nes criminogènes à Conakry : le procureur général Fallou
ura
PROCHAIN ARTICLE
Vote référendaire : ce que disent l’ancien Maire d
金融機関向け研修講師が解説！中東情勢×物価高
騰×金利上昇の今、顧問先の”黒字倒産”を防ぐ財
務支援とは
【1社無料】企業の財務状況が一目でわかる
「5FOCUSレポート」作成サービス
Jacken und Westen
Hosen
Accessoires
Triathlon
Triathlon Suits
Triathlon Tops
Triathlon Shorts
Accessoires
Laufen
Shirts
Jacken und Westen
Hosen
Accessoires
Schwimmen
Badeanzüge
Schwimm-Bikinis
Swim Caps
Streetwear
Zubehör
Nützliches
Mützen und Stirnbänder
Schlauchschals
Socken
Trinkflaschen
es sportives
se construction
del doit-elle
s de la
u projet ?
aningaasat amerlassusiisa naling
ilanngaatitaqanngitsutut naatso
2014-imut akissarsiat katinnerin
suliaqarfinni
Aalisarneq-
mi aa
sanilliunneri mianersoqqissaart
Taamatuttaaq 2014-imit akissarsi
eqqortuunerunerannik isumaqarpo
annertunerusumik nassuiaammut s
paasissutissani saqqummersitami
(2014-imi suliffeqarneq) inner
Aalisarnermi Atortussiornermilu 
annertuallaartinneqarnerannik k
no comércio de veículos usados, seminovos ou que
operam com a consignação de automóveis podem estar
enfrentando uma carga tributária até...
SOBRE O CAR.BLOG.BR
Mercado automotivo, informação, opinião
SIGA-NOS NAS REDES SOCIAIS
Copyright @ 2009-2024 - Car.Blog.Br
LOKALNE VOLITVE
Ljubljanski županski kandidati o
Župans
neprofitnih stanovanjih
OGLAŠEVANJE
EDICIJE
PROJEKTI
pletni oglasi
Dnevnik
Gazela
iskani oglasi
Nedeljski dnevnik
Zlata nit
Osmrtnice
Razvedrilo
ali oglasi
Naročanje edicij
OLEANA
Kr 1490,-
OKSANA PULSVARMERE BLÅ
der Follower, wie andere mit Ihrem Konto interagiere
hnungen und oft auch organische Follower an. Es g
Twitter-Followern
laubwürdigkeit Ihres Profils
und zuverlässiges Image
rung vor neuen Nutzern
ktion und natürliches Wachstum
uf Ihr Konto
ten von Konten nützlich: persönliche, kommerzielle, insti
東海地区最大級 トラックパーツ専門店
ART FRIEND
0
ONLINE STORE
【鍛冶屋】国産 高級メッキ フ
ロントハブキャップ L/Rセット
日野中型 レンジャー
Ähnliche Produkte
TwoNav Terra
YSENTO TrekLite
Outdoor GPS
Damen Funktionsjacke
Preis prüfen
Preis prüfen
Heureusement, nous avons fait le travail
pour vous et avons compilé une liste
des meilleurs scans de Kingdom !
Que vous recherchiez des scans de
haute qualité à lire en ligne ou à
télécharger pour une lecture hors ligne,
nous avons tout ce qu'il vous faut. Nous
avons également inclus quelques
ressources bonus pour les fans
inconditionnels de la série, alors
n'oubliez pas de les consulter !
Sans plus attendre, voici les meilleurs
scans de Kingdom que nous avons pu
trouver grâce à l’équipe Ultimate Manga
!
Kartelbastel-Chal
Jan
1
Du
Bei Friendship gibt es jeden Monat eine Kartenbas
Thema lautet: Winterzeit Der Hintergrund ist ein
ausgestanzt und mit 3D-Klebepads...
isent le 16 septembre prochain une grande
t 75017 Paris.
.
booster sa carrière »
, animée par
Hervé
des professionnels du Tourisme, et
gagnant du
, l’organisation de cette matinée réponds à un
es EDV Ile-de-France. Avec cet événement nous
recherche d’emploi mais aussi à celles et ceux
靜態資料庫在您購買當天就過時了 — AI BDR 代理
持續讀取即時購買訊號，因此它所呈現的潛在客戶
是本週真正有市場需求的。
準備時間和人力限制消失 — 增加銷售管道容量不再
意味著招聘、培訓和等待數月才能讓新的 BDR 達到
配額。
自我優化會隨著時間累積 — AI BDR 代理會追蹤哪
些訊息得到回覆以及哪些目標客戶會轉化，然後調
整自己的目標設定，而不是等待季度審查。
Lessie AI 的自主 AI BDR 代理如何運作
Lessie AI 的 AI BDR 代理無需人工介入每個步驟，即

+--

INSTRUCTIONS FOR THE TASK: Would you copy, word for word, only the lines from the start of the listing to the one that contains "rung vor neuen Nutzern", both included?

SOLUTION FOR THIS PROBLEM:
nes criminogènes à Conakry : le procureur général Fallou
ura
PROCHAIN ARTICLE
Vote référendaire : ce que disent l’ancien Maire d
金融機関向け研修講師が解説！中東情勢×物価高
騰×金利上昇の今、顧問先の”黒字倒産”を防ぐ財
務支援とは
【1社無料】企業の財務状況が一目でわかる
「5FOCUSレポート」作成サービス
Jacken und Westen
Hosen
Accessoires
Triathlon
Triathlon Suits
Triathlon Tops
Triathlon Shorts
Accessoires
Laufen
Shirts
Jacken und Westen
Hosen
Accessoires
Schwimmen
Badeanzüge
Schwimm-Bikinis
Swim Caps
Streetwear
Zubehör
Nützliches
Mützen und Stirnbänder
Schlauchschals
Socken
Trinkflaschen
es sportives
se construction
del doit-elle
s de la
u projet ?
aningaasat amerlassusiisa naling
ilanngaatitaqanngitsutut naatso
2014-imut akissarsiat katinnerin
suliaqarfinni
Aalisarneq-
mi aa
sanilliunneri mianersoqqissaart
Taamatuttaaq 2014-imit akissarsi
eqqortuunerunerannik isumaqarpo
annertunerusumik nassuiaammut s
paasissutissani saqqummersitami
(2014-imi suliffeqarneq) inner
Aalisarnermi Atortussiornermilu 
annertuallaartinneqarnerannik k
no comércio de veículos usados, seminovos ou que
operam com a consignação de automóveis podem estar
enfrentando uma carga tributária até...
SOBRE O CAR.BLOG.BR
Mercado automotivo, informação, opinião
SIGA-NOS NAS REDES SOCIAIS
Copyright @ 2009-2024 - Car.Blog.Br
LOKALNE VOLITVE
Ljubljanski županski kandidati o
Župans
neprofitnih stanovanjih
OGLAŠEVANJE
EDICIJE
PROJEKTI
pletni oglasi
Dnevnik
Gazela
iskani oglasi
Nedeljski dnevnik
Zlata nit
Osmrtnice
Razvedrilo
ali oglasi
Naročanje edicij
OLEANA
Kr 1490,-
OKSANA PULSVARMERE BLÅ
der Follower, wie andere mit Ihrem Konto interagiere
hnungen und oft auch organische Follower an. Es g
Twitter-Followern
laubwürdigkeit Ihres Profils
und zuverlässiges Image
rung vor neuen Nutzern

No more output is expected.